Detail from Lawes’ edition of “Fairburns Abstract of the New Metropolitan Police Act, Passed June 19th, 1829...”
From the Fall 2014 newsletter
New York Police Commissioner William Bratton has consistently stated that he follows Sir Robert Peel’s nine principles of policing. These ethical standards of policing were set forth in early nineteenth century England and include the idea of community policing, the proper use of force, the protection of citizens, and proper and civilized ways that the police interact with the public. Peel, the “father of modern policing,” was Prime Minister of Great Britain twice and a politician and statesman all of his life.
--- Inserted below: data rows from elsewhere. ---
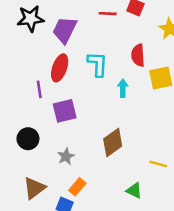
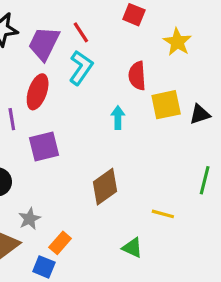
red line: (108, 14) -> (81, 32), moved, turned 54
cyan L-shape: (98, 64) -> (81, 68), moved, turned 32
gray star: (66, 156) -> (30, 219), moved

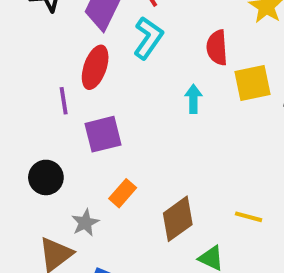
brown diamond: (105, 187) -> (178, 219), moved
orange rectangle: (60, 243) -> (123, 193), moved

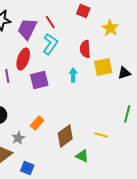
purple square: (103, 134) -> (39, 80), moved

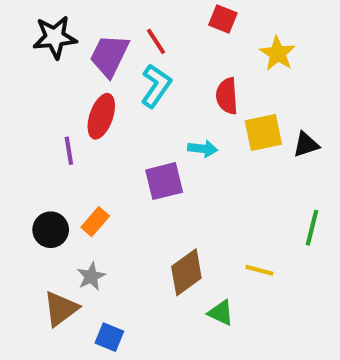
cyan arrow: (73, 75) -> (203, 149), turned 96
purple square: (39, 80) -> (164, 181), moved
orange rectangle: (37, 123) -> (95, 222), moved

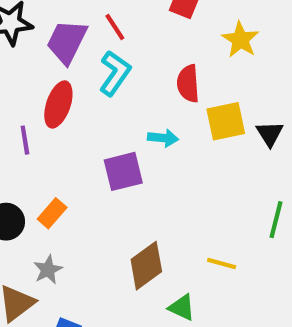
black triangle: (306, 145) -> (270, 134), turned -44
Peel created London’s police force in 1829. The first police were almost immediately termed “Bobbies” or less generously, “Peelers.” The creation of the police force was promulgated in “The Metropolitan Police Act of 1829.” This information is not new to historians of England or of the police. But we have found in the Warden Lewis Lawes of Sing Sing Archives in the Lloyd Sealy Library a unique “grangerized” edition of “Fairburns Abstract of the New Metropolitan Police Act, Passed June 19th, 1829...” This is an extra-illustrated copy of a common pamphlet. The term “grangerize” comes from James Granger (1723-76), whose five-volume Biographical History of England included many blank leaves so purchasers could illustrate the volume to their own liking. The technique was used as early as the 17th century, but the term “grangerized” stuck. Our fascinating copy includes Warden Lawes’s bookplate (with the prison librarian bearing Lawes’s likeness), a manuscript from Peel, an illustration of a “Metropolitan Police Man,”, five steel engravings of Peel, and a colored engraving of a “Bobbie” questioning a young street urchin that he accuses of loitering (left). This outstanding little book illustrates once again the treasures found in the Special Collections Division of the Lloyd Sealy Library.